Mönchengladbach Einmal Kirche zum Mitnehmen

Mönchengladbach · Die evangelische Kirche Großheide will mit Spenden die kleinste Kapelle am Niederrhein bauen. Sie soll Platz für eine, maximal zwei Personen bieten, transportabel sein und als stiller Rückzugsort im Alltag dienen.

 Das Vorbild: die kleinste Galerie in Worpswede. In dem Künstlerort bei Bremen bietet dieses Häuschen einen Ort der Stille und Ruhe.

Das Vorbild: die kleinste Galerie in Worpswede. In dem Künstlerort bei Bremen bietet dieses Häuschen einen Ort der Stille und Ruhe.

Foto: Karl-Heinz Bassy

Sie sieht aus wie ein stiller Ort, soll auch einer sein, aber ein Ort der inneren Einkehr. Sie heißt "die kleinste Galerie Worpswede", und sie inspirierte Pfarrer Karl-Heinz Bassy zu dem Projekt, die kleinste Kapelle am Niederrhein in Großheide entstehen zu lassen - zum Mitnehmen. Die evangelische Kirchengemeinde Großheide hat sich vorgenommen, eine Ein-Mann-Kapelle zu bauen, die transportabel ist und zum Beispiel bei Pfarrfesten gerne ausgeliehen werden kann.

Bassy kam die Idee bei einem Besuch des Künstlerortes Worpswede bei Bremen im vergangenen Jahr. Dort gibt es die besagte "Kleinste Galerie von Worpswede", sie bietet Platz für einen Besucher, der auch nur ein Bild betrachten kann. "Ich habe diese Galerie vor unserem Hotel gesehen und sofort gefragt: Was ist das denn?", erinnert sich Bassy. Als ihm der Hotelier das nur etwa einen Quadratmeter große Häuschen erklärte und der Pfarrer überdies auch noch feststellte, wie rege die Mini-Galerie genutzt wurde, war er fasziniert.
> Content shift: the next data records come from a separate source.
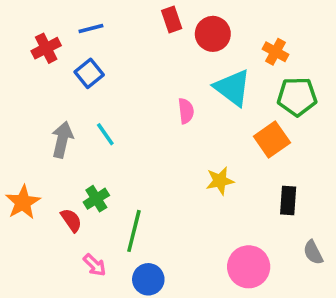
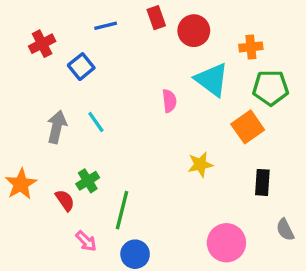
blue line: (91, 28) -> (106, 26), moved
orange cross: (275, 52) -> (251, 47), turned -35

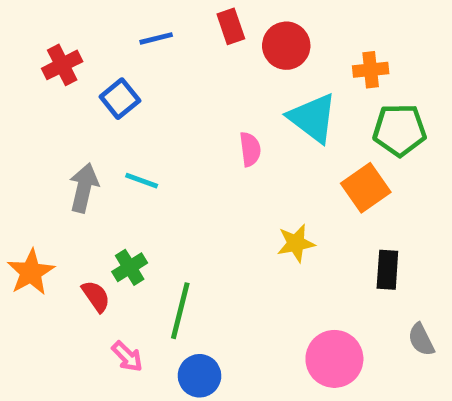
cyan line: (96, 122) -> (142, 181), turned -35

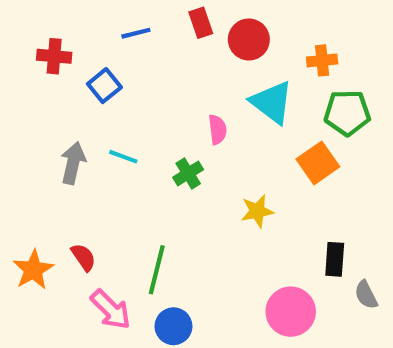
red cross: (62, 65) -> (54, 56), turned 32
green cross: (130, 267) -> (188, 173), moved
black rectangle: (387, 270) -> (335, 259), moved
orange star: (31, 272) -> (33, 270), moved
pink arrow: (127, 356) -> (111, 310), size x1.5

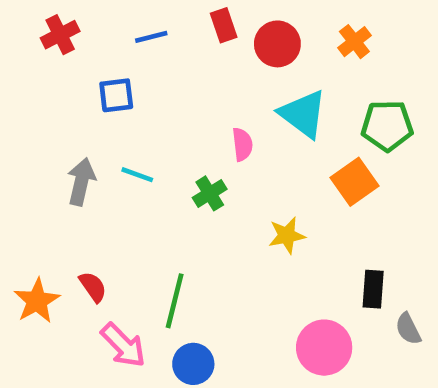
red cross: (54, 56) -> (60, 35), moved, turned -32
orange cross: (322, 60) -> (354, 42), moved, turned -32
blue square: (104, 86) -> (116, 95), turned 32

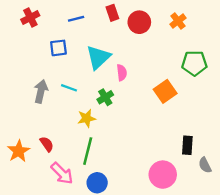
cyan triangle: (303, 114) -> (98, 57), moved, turned 40
orange square: (354, 182) -> (165, 91), moved
yellow star: (287, 235) -> (87, 118), moved

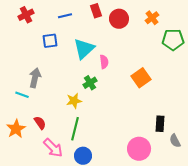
green pentagon: (194, 63) -> (173, 40), moved
cyan line: (69, 88) -> (22, 95), moved

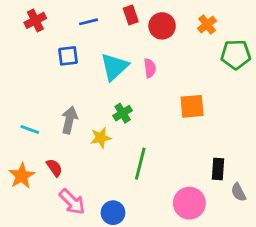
pink semicircle: (104, 62) -> (150, 68), moved
gray arrow: (35, 78) -> (69, 120), moved
orange square: (141, 78) -> (192, 106), turned 30
green line: (75, 129) -> (140, 164), moved

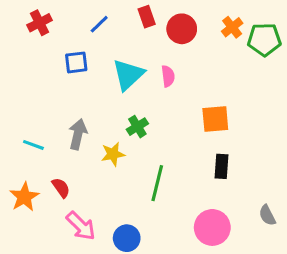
blue line: (88, 22) -> (99, 24), turned -30
green pentagon: (236, 55) -> (264, 39), moved
black rectangle: (218, 169) -> (221, 166), moved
 Im Inneren der Mini-Galerie gibt es genau ein Bild zu betrachten.

Im Inneren der Mini-Galerie gibt es genau ein Bild zu betrachten.

Foto: Karl-Heinz Bassy

Einen solchen Rückzugsort, eine Möglichkeit, die Tür hinter sich im Alltag zumachen zu können, genau so etwas suchte er schon seit langem für die evangelische Kirchengemeinde Großheide. Denn die dortige Johanneskirche kann das nicht bieten. Das Gotteshaus ist tagsüber in der Woche immer verschlossen, wenn kein Verantwortlicher dabei ist, müssen die Gemeindeglieder draußen bleiben. "Es geht leider nicht anders", sagt Bassy. Zu oft schon richteten Eindringlinge Schaden an, stahlen Spendendosen, brachen Schränke auf. "Viele Menschen ärgern sich darüber, dass Kirchen verschlossen sind und Ruhesuchenden und Betenwollenden versperrt sind", sagt Bassy.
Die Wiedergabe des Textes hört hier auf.